The owner of the vape said that young people in Denver can still buy flavored products outside the city or online. Altria, the maker of Marlboro cigarettes, warned that the ban on flavors could lead to the opening of illegal markets.

Greer Bailey, executive director of the Colorado-Wyoming Petroleum Marketing Association, which represents convenience stores, said: “The only real winners of the ban policy approved by most committees today are businesses around the Denver community.” “Rather than being our basic workers in Denver. Standing up with business owners, most people in the city council stood up for companies located elsewhere. The ban did not work, it did not work in the 1930s, it did not work compared to marajuna, and it also played a role in this policy space. Doesn't work."

"These kids are very resourceful," said Philip Guerin, who owns Myxed Up Creations on Colfax Street. "There is something called the Internet. This is where these kids get these things."

He cited a study on the ban on flavored tobacco in San Francisco and questioned whether the move would have the desired effect. In 2018, voters there passed an overwhelming majority of votes to ban the sale of flavored tobacco products-including menthol cigarettes and flavored e-cigarette liquids.

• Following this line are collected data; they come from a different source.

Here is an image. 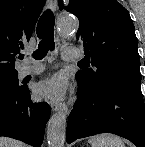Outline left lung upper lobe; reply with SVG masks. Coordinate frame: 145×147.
Instances as JSON below:
<instances>
[{
	"label": "left lung upper lobe",
	"mask_w": 145,
	"mask_h": 147,
	"mask_svg": "<svg viewBox=\"0 0 145 147\" xmlns=\"http://www.w3.org/2000/svg\"><path fill=\"white\" fill-rule=\"evenodd\" d=\"M59 7L78 17L77 39L83 42L87 63L94 67L78 71L76 80L97 89L119 77H141L134 25L120 3L69 0L64 7L59 0Z\"/></svg>",
	"instance_id": "5c2ea615"
}]
</instances>
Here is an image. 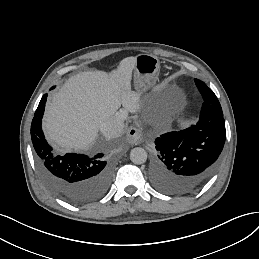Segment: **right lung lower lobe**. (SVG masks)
Wrapping results in <instances>:
<instances>
[{"label":"right lung lower lobe","mask_w":259,"mask_h":259,"mask_svg":"<svg viewBox=\"0 0 259 259\" xmlns=\"http://www.w3.org/2000/svg\"><path fill=\"white\" fill-rule=\"evenodd\" d=\"M46 98L47 94H44L31 124L39 173L47 186L66 201L73 204L92 202L107 192L111 182V165L103 153L94 157L76 153L64 156L53 154L41 128Z\"/></svg>","instance_id":"obj_1"}]
</instances>
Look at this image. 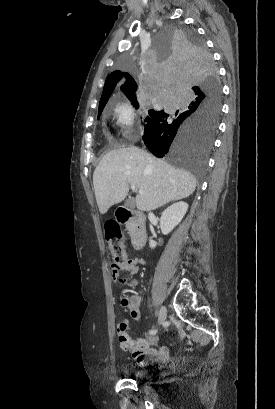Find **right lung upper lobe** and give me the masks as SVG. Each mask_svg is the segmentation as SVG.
Returning a JSON list of instances; mask_svg holds the SVG:
<instances>
[{
	"instance_id": "cb5924a9",
	"label": "right lung upper lobe",
	"mask_w": 275,
	"mask_h": 409,
	"mask_svg": "<svg viewBox=\"0 0 275 409\" xmlns=\"http://www.w3.org/2000/svg\"><path fill=\"white\" fill-rule=\"evenodd\" d=\"M120 79H122L121 90L127 95L128 98L135 97L133 93L136 91L137 85L133 77L129 73L112 72L107 76V79L105 81L103 93L99 103V111L103 110L116 84Z\"/></svg>"
}]
</instances>
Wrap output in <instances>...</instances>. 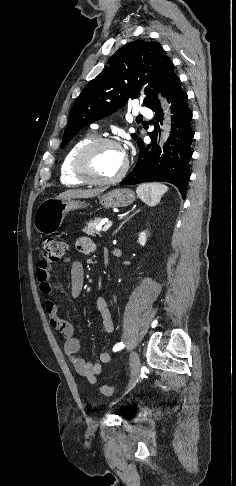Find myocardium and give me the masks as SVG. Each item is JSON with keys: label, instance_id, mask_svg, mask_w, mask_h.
<instances>
[{"label": "myocardium", "instance_id": "1", "mask_svg": "<svg viewBox=\"0 0 236 486\" xmlns=\"http://www.w3.org/2000/svg\"><path fill=\"white\" fill-rule=\"evenodd\" d=\"M103 145H111L119 148L124 153L122 146L114 139L106 137L93 138L85 143L75 154L72 164V169L75 176L86 184L94 185H110L119 182L126 175L129 162L124 153V165L121 171L111 178H99L95 176L89 168V157L91 153L98 147Z\"/></svg>", "mask_w": 236, "mask_h": 486}]
</instances>
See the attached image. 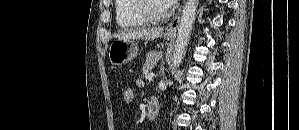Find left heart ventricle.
Listing matches in <instances>:
<instances>
[{
    "label": "left heart ventricle",
    "mask_w": 299,
    "mask_h": 130,
    "mask_svg": "<svg viewBox=\"0 0 299 130\" xmlns=\"http://www.w3.org/2000/svg\"><path fill=\"white\" fill-rule=\"evenodd\" d=\"M166 4L163 1L152 3L153 10L156 12H164Z\"/></svg>",
    "instance_id": "left-heart-ventricle-1"
}]
</instances>
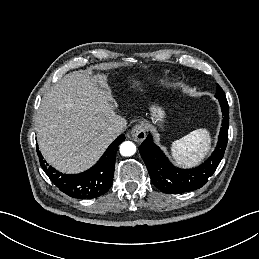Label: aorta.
Here are the masks:
<instances>
[{"instance_id": "762f6f07", "label": "aorta", "mask_w": 259, "mask_h": 259, "mask_svg": "<svg viewBox=\"0 0 259 259\" xmlns=\"http://www.w3.org/2000/svg\"><path fill=\"white\" fill-rule=\"evenodd\" d=\"M136 152V146L131 141H125L120 145V154L122 156H132Z\"/></svg>"}]
</instances>
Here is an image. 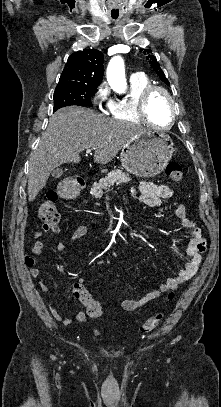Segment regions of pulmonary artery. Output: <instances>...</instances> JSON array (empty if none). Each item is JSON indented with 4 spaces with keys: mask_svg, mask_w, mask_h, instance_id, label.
<instances>
[{
    "mask_svg": "<svg viewBox=\"0 0 221 407\" xmlns=\"http://www.w3.org/2000/svg\"><path fill=\"white\" fill-rule=\"evenodd\" d=\"M142 75H143L142 72L137 71V72H134V73L132 74V78H133V77H140V76H142Z\"/></svg>",
    "mask_w": 221,
    "mask_h": 407,
    "instance_id": "1",
    "label": "pulmonary artery"
}]
</instances>
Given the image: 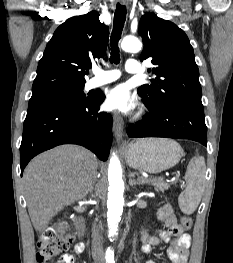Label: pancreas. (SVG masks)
I'll use <instances>...</instances> for the list:
<instances>
[{"label": "pancreas", "instance_id": "pancreas-1", "mask_svg": "<svg viewBox=\"0 0 233 263\" xmlns=\"http://www.w3.org/2000/svg\"><path fill=\"white\" fill-rule=\"evenodd\" d=\"M143 182L154 186L156 191L164 192L169 188V184L164 182L162 178H150L148 180H144Z\"/></svg>", "mask_w": 233, "mask_h": 263}]
</instances>
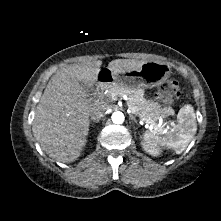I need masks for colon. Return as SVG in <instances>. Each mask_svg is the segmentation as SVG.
Segmentation results:
<instances>
[{
	"label": "colon",
	"mask_w": 221,
	"mask_h": 221,
	"mask_svg": "<svg viewBox=\"0 0 221 221\" xmlns=\"http://www.w3.org/2000/svg\"><path fill=\"white\" fill-rule=\"evenodd\" d=\"M164 93L170 98L173 99L180 95V88L177 82H170Z\"/></svg>",
	"instance_id": "5ec220e1"
}]
</instances>
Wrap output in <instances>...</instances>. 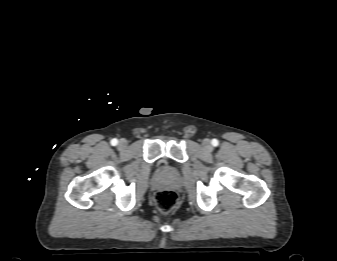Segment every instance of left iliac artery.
<instances>
[{
  "label": "left iliac artery",
  "mask_w": 337,
  "mask_h": 261,
  "mask_svg": "<svg viewBox=\"0 0 337 261\" xmlns=\"http://www.w3.org/2000/svg\"><path fill=\"white\" fill-rule=\"evenodd\" d=\"M211 143L213 146H217L219 142L217 139H213Z\"/></svg>",
  "instance_id": "44dca946"
}]
</instances>
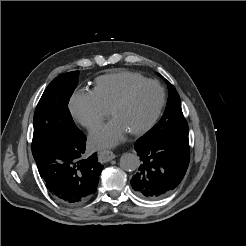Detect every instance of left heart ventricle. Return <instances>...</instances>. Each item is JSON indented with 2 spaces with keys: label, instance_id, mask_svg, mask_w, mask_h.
<instances>
[{
  "label": "left heart ventricle",
  "instance_id": "b2bd125f",
  "mask_svg": "<svg viewBox=\"0 0 246 246\" xmlns=\"http://www.w3.org/2000/svg\"><path fill=\"white\" fill-rule=\"evenodd\" d=\"M160 92L155 85H145L137 89L130 99L113 117L119 120L127 131L144 126L153 116L158 106Z\"/></svg>",
  "mask_w": 246,
  "mask_h": 246
}]
</instances>
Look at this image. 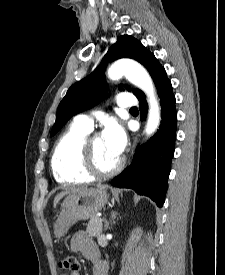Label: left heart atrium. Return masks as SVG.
Masks as SVG:
<instances>
[{
    "instance_id": "39dd6f15",
    "label": "left heart atrium",
    "mask_w": 225,
    "mask_h": 275,
    "mask_svg": "<svg viewBox=\"0 0 225 275\" xmlns=\"http://www.w3.org/2000/svg\"><path fill=\"white\" fill-rule=\"evenodd\" d=\"M101 138L108 151L119 158L126 146V134L122 126L115 121L108 122L105 125Z\"/></svg>"
}]
</instances>
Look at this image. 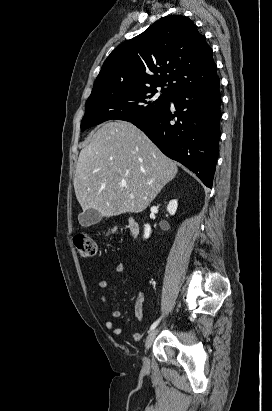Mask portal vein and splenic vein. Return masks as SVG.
Listing matches in <instances>:
<instances>
[{"instance_id":"portal-vein-and-splenic-vein-1","label":"portal vein and splenic vein","mask_w":272,"mask_h":411,"mask_svg":"<svg viewBox=\"0 0 272 411\" xmlns=\"http://www.w3.org/2000/svg\"><path fill=\"white\" fill-rule=\"evenodd\" d=\"M121 185H122L123 187H125V186L127 185V183H126L125 181H123V182H121Z\"/></svg>"}]
</instances>
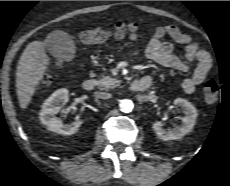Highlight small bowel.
<instances>
[{
  "instance_id": "c3829d8e",
  "label": "small bowel",
  "mask_w": 230,
  "mask_h": 186,
  "mask_svg": "<svg viewBox=\"0 0 230 186\" xmlns=\"http://www.w3.org/2000/svg\"><path fill=\"white\" fill-rule=\"evenodd\" d=\"M166 37L185 47L184 59L173 54V45L164 40ZM133 53L137 54L138 50L135 49ZM145 54L150 60L163 67L179 72L191 71V75L185 78L181 85L182 90L188 94L193 93L196 87L205 80L211 68L209 54L175 25L155 28L145 46ZM194 62H196L195 66H193Z\"/></svg>"
}]
</instances>
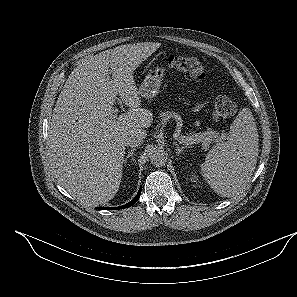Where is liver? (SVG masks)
<instances>
[{
	"mask_svg": "<svg viewBox=\"0 0 297 297\" xmlns=\"http://www.w3.org/2000/svg\"><path fill=\"white\" fill-rule=\"evenodd\" d=\"M160 46L127 44L91 56L71 72L59 94L48 129L49 157L59 183L86 206L114 198L125 137L133 132L146 136L153 117L141 108L133 72ZM118 95L129 107L119 116L114 108Z\"/></svg>",
	"mask_w": 297,
	"mask_h": 297,
	"instance_id": "6515ba94",
	"label": "liver"
}]
</instances>
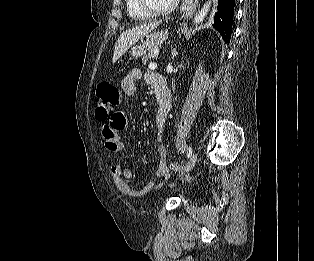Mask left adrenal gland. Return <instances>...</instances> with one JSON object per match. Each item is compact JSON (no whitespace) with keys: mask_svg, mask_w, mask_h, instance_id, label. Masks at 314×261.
<instances>
[{"mask_svg":"<svg viewBox=\"0 0 314 261\" xmlns=\"http://www.w3.org/2000/svg\"><path fill=\"white\" fill-rule=\"evenodd\" d=\"M178 52L176 51V49L173 50L172 52V59H175V57H177Z\"/></svg>","mask_w":314,"mask_h":261,"instance_id":"1","label":"left adrenal gland"}]
</instances>
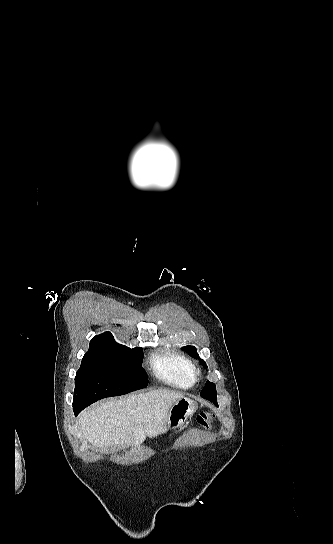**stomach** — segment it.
<instances>
[{"label": "stomach", "mask_w": 333, "mask_h": 544, "mask_svg": "<svg viewBox=\"0 0 333 544\" xmlns=\"http://www.w3.org/2000/svg\"><path fill=\"white\" fill-rule=\"evenodd\" d=\"M196 409L197 405L193 400L189 398L178 400L169 410L166 429L175 430L182 426L195 413Z\"/></svg>", "instance_id": "1"}]
</instances>
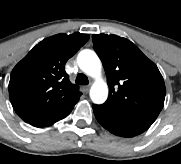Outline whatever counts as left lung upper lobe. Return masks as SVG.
<instances>
[{"label":"left lung upper lobe","instance_id":"5c2ea615","mask_svg":"<svg viewBox=\"0 0 181 164\" xmlns=\"http://www.w3.org/2000/svg\"><path fill=\"white\" fill-rule=\"evenodd\" d=\"M92 39L107 75L109 96L106 103L154 122L166 95L157 66L125 38L94 34Z\"/></svg>","mask_w":181,"mask_h":164}]
</instances>
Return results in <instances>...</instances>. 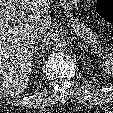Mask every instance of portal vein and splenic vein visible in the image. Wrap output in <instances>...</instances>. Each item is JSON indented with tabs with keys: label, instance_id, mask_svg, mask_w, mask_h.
<instances>
[{
	"label": "portal vein and splenic vein",
	"instance_id": "obj_1",
	"mask_svg": "<svg viewBox=\"0 0 113 113\" xmlns=\"http://www.w3.org/2000/svg\"><path fill=\"white\" fill-rule=\"evenodd\" d=\"M18 13H19V19L21 20L22 18H24L25 16V12L21 9L18 10ZM77 34H78V31L77 30H74ZM79 35V34H78ZM80 36V35H79ZM93 47H96V45H92ZM100 51H102V49L99 47L98 48Z\"/></svg>",
	"mask_w": 113,
	"mask_h": 113
}]
</instances>
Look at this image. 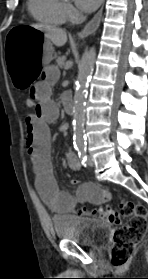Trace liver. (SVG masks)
Returning <instances> with one entry per match:
<instances>
[{"label":"liver","mask_w":148,"mask_h":279,"mask_svg":"<svg viewBox=\"0 0 148 279\" xmlns=\"http://www.w3.org/2000/svg\"><path fill=\"white\" fill-rule=\"evenodd\" d=\"M31 27L42 31L45 37L57 47H61L67 42V34L63 29L41 24H33Z\"/></svg>","instance_id":"obj_1"}]
</instances>
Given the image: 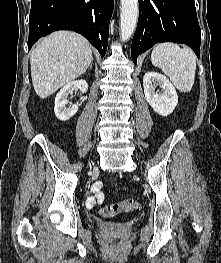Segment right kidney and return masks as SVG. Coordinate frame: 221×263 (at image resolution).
<instances>
[{
	"mask_svg": "<svg viewBox=\"0 0 221 263\" xmlns=\"http://www.w3.org/2000/svg\"><path fill=\"white\" fill-rule=\"evenodd\" d=\"M80 89L83 93L88 90V83L85 80L72 81L66 84L56 95L54 112L61 121L69 120L78 111L76 104L67 107L68 96L74 90Z\"/></svg>",
	"mask_w": 221,
	"mask_h": 263,
	"instance_id": "1",
	"label": "right kidney"
}]
</instances>
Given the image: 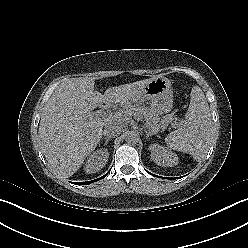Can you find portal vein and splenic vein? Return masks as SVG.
<instances>
[{
  "label": "portal vein and splenic vein",
  "instance_id": "obj_1",
  "mask_svg": "<svg viewBox=\"0 0 248 248\" xmlns=\"http://www.w3.org/2000/svg\"><path fill=\"white\" fill-rule=\"evenodd\" d=\"M117 118H119L118 117V115H114V116H112V115H110L109 116V119H112V120H116ZM138 120H139V118H137ZM176 125H178V124H176ZM154 131V130H153ZM155 132V131H154Z\"/></svg>",
  "mask_w": 248,
  "mask_h": 248
}]
</instances>
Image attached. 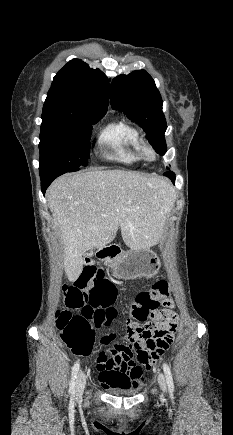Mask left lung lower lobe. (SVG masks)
<instances>
[{"label":"left lung lower lobe","mask_w":233,"mask_h":435,"mask_svg":"<svg viewBox=\"0 0 233 435\" xmlns=\"http://www.w3.org/2000/svg\"><path fill=\"white\" fill-rule=\"evenodd\" d=\"M164 175L171 179L173 183L175 182V174L172 171L166 172Z\"/></svg>","instance_id":"left-lung-lower-lobe-1"}]
</instances>
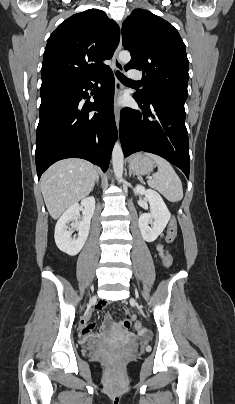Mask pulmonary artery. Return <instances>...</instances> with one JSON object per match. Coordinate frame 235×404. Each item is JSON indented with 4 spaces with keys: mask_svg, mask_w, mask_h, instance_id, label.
Wrapping results in <instances>:
<instances>
[{
    "mask_svg": "<svg viewBox=\"0 0 235 404\" xmlns=\"http://www.w3.org/2000/svg\"><path fill=\"white\" fill-rule=\"evenodd\" d=\"M129 77L133 80H140L142 78V74L139 70L130 69L129 70Z\"/></svg>",
    "mask_w": 235,
    "mask_h": 404,
    "instance_id": "obj_1",
    "label": "pulmonary artery"
}]
</instances>
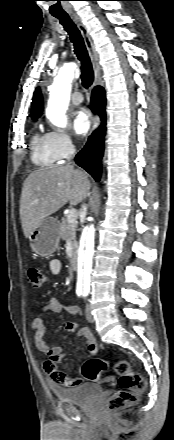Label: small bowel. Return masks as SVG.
<instances>
[{"label": "small bowel", "mask_w": 174, "mask_h": 440, "mask_svg": "<svg viewBox=\"0 0 174 440\" xmlns=\"http://www.w3.org/2000/svg\"><path fill=\"white\" fill-rule=\"evenodd\" d=\"M60 269L61 263L58 260L53 259L50 261L49 270L52 275H57L60 272ZM63 307L64 305L59 299L52 298L46 304L42 305L39 308V312L41 314L58 313L62 310ZM66 307L72 312H77V309L72 305H67ZM32 326L35 333V344L37 349L42 354L51 358V360H47L44 364V369L46 373L51 377V379L55 383L65 387H74L81 384L83 382L82 378H69L64 372L56 368L54 360H62L64 358L63 348L60 346L50 347L47 345L44 339V334L46 330L44 321L41 318L36 317L33 320ZM65 330L67 332H73L77 330V334L85 339L87 354L89 356H93L98 352V343L89 327H79L77 323L71 322L66 325Z\"/></svg>", "instance_id": "obj_1"}]
</instances>
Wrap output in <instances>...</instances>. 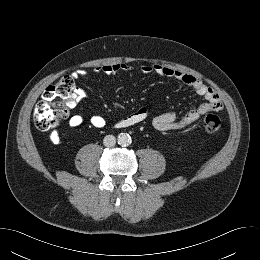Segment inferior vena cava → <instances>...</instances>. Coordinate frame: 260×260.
Returning a JSON list of instances; mask_svg holds the SVG:
<instances>
[{"label":"inferior vena cava","instance_id":"obj_1","mask_svg":"<svg viewBox=\"0 0 260 260\" xmlns=\"http://www.w3.org/2000/svg\"><path fill=\"white\" fill-rule=\"evenodd\" d=\"M103 144L106 147H113L116 144V138L113 135H106L103 139Z\"/></svg>","mask_w":260,"mask_h":260}]
</instances>
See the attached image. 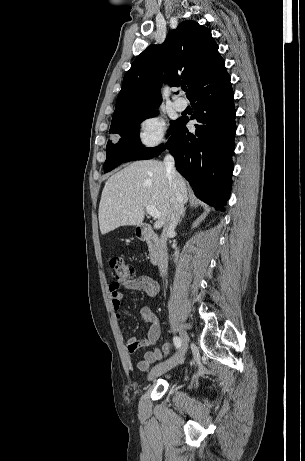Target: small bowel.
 Returning <instances> with one entry per match:
<instances>
[{
	"label": "small bowel",
	"mask_w": 305,
	"mask_h": 461,
	"mask_svg": "<svg viewBox=\"0 0 305 461\" xmlns=\"http://www.w3.org/2000/svg\"><path fill=\"white\" fill-rule=\"evenodd\" d=\"M121 288L127 290H136L146 293L149 297H154L159 291V285L149 276H141L133 280L114 281L109 285V295L113 309L116 312L118 321L124 320V315L120 312L123 295ZM141 319L148 325L146 335L143 339L129 337L126 339V348L130 354H134L142 347H151L150 351L144 353L142 359L137 360L138 369L146 371L151 364L160 360L163 354L170 350L169 344H164L162 351L157 347V341L160 337V324L155 312L148 306L140 309Z\"/></svg>",
	"instance_id": "small-bowel-1"
}]
</instances>
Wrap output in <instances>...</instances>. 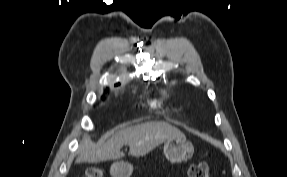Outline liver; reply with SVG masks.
Segmentation results:
<instances>
[{
    "mask_svg": "<svg viewBox=\"0 0 287 177\" xmlns=\"http://www.w3.org/2000/svg\"><path fill=\"white\" fill-rule=\"evenodd\" d=\"M175 138H185L176 127L167 122L150 121L117 131L105 143L95 145L89 138L79 146L77 162L97 163L124 157L121 148L129 146L130 156H144L161 143Z\"/></svg>",
    "mask_w": 287,
    "mask_h": 177,
    "instance_id": "liver-1",
    "label": "liver"
}]
</instances>
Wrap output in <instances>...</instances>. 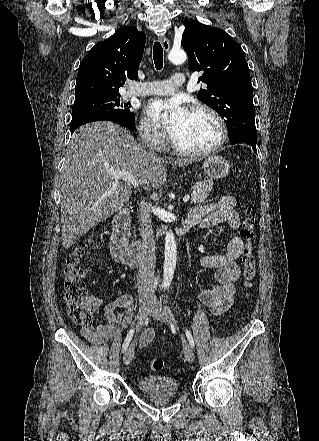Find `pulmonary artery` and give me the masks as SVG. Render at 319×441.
<instances>
[{
    "instance_id": "pulmonary-artery-1",
    "label": "pulmonary artery",
    "mask_w": 319,
    "mask_h": 441,
    "mask_svg": "<svg viewBox=\"0 0 319 441\" xmlns=\"http://www.w3.org/2000/svg\"><path fill=\"white\" fill-rule=\"evenodd\" d=\"M186 82V78L182 73L174 74L169 80L151 81L140 84L132 88L128 95H162L174 92L178 87H181Z\"/></svg>"
}]
</instances>
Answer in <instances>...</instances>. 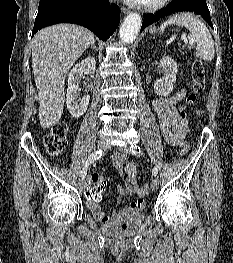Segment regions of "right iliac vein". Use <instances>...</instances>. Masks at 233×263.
Listing matches in <instances>:
<instances>
[{
    "mask_svg": "<svg viewBox=\"0 0 233 263\" xmlns=\"http://www.w3.org/2000/svg\"><path fill=\"white\" fill-rule=\"evenodd\" d=\"M108 147H109V143L106 140L102 139V140L98 141V144H97V148L98 149L105 150ZM78 185H79L80 190L83 191L85 189V187H86L85 180L83 178H80L79 181H78Z\"/></svg>",
    "mask_w": 233,
    "mask_h": 263,
    "instance_id": "obj_1",
    "label": "right iliac vein"
}]
</instances>
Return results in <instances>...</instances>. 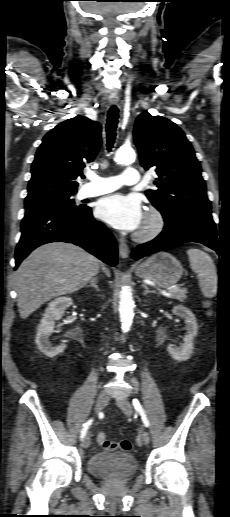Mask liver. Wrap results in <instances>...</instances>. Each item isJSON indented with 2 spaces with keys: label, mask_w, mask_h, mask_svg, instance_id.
<instances>
[{
  "label": "liver",
  "mask_w": 230,
  "mask_h": 517,
  "mask_svg": "<svg viewBox=\"0 0 230 517\" xmlns=\"http://www.w3.org/2000/svg\"><path fill=\"white\" fill-rule=\"evenodd\" d=\"M100 267L110 275L99 259L73 244L54 242L36 248L15 273L20 317L26 319L52 298L79 290Z\"/></svg>",
  "instance_id": "obj_1"
}]
</instances>
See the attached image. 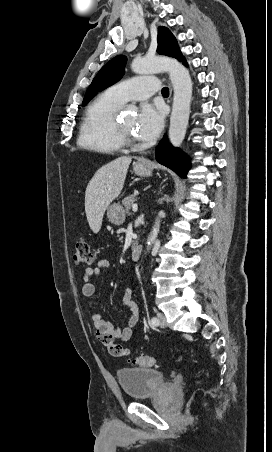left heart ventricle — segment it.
Masks as SVG:
<instances>
[{"label": "left heart ventricle", "instance_id": "obj_1", "mask_svg": "<svg viewBox=\"0 0 272 452\" xmlns=\"http://www.w3.org/2000/svg\"><path fill=\"white\" fill-rule=\"evenodd\" d=\"M122 127L128 132V134L134 139L135 135V120L132 117L123 118L119 121Z\"/></svg>", "mask_w": 272, "mask_h": 452}]
</instances>
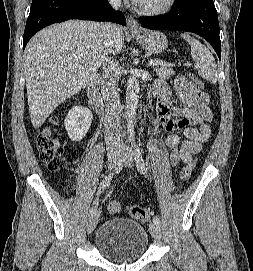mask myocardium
Masks as SVG:
<instances>
[{
    "mask_svg": "<svg viewBox=\"0 0 253 271\" xmlns=\"http://www.w3.org/2000/svg\"><path fill=\"white\" fill-rule=\"evenodd\" d=\"M176 0H164L163 3L157 6L143 7L137 5L139 13L147 16H160L168 13L174 7Z\"/></svg>",
    "mask_w": 253,
    "mask_h": 271,
    "instance_id": "myocardium-1",
    "label": "myocardium"
}]
</instances>
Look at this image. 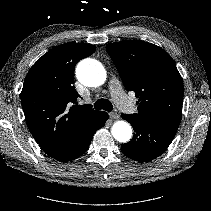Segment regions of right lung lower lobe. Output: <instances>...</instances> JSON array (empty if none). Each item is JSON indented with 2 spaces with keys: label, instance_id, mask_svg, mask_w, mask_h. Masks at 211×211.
<instances>
[{
  "label": "right lung lower lobe",
  "instance_id": "98d812e1",
  "mask_svg": "<svg viewBox=\"0 0 211 211\" xmlns=\"http://www.w3.org/2000/svg\"><path fill=\"white\" fill-rule=\"evenodd\" d=\"M107 119L108 114L102 111L90 122L80 128L62 149L51 154L50 157L61 162L72 161L80 157L88 149L94 133L104 126Z\"/></svg>",
  "mask_w": 211,
  "mask_h": 211
}]
</instances>
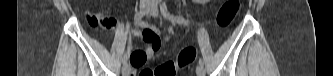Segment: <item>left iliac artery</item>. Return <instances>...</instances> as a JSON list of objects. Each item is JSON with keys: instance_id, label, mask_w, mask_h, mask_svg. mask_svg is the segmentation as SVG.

Studies have found that this measure may have the opposite effect. After the ban took effect, high school students in the city’s school district were twice as likely to smoke traditional cigarettes as compared to school districts without traditional cigarettes.

"Let us learn from the mistakes of California. Let us learn from the mistakes of San Francisco. Let us do our own thing here," Guerin said.

Those who support change question this research.

"Most people who use these products use other products. Therefore, it can be expected that if they can't get one product, they will get another product," said Philip Gardner of the African American Tobacco Control Leadership Council Said the doctor. He asked whether this change actually led to an increase in smoking, "why the tobacco industry spends tens of millions of dollars across the United States to prevent these laws from going into effect."